* STUDY MATERIAL *
-- Opening Marker --

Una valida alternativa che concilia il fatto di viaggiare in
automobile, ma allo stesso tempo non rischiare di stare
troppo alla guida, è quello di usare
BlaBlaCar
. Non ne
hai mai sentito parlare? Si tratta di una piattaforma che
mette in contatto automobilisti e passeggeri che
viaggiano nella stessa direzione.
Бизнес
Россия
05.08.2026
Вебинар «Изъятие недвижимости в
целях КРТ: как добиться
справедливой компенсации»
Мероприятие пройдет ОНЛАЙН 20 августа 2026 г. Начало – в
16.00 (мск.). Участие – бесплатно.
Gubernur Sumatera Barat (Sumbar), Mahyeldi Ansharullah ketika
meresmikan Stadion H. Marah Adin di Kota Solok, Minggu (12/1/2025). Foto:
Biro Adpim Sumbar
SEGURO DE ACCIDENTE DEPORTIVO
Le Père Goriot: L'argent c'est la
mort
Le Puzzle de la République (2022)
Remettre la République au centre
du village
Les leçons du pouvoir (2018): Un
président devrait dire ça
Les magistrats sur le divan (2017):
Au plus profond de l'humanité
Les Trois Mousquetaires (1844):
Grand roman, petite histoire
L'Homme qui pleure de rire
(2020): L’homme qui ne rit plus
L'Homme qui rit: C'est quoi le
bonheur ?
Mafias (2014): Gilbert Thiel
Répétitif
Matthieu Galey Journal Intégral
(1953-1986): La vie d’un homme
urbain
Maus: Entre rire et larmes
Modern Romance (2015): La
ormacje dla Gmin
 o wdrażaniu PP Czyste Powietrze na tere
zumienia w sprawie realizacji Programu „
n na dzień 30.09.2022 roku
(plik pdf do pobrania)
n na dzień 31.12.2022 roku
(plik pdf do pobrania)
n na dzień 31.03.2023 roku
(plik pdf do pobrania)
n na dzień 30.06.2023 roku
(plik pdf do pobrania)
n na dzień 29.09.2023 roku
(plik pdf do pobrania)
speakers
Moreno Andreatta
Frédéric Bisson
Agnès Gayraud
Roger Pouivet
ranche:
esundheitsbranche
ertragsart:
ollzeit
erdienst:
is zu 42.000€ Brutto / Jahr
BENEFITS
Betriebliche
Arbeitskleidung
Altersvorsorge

-- Closing Marker --

* TASK TO CARRY OUT *
Output the lines from the one holding "Agnès Gayraud" to the last line of the material, inclusive, exactly as they appear. Add no others.

* TASK ANSWER *
Agnès Gayraud
Roger Pouivet
ranche:
esundheitsbranche
ertragsart:
ollzeit
erdienst:
is zu 42.000€ Brutto / Jahr
BENEFITS
Betriebliche
Arbeitskleidung
Altersvorsorge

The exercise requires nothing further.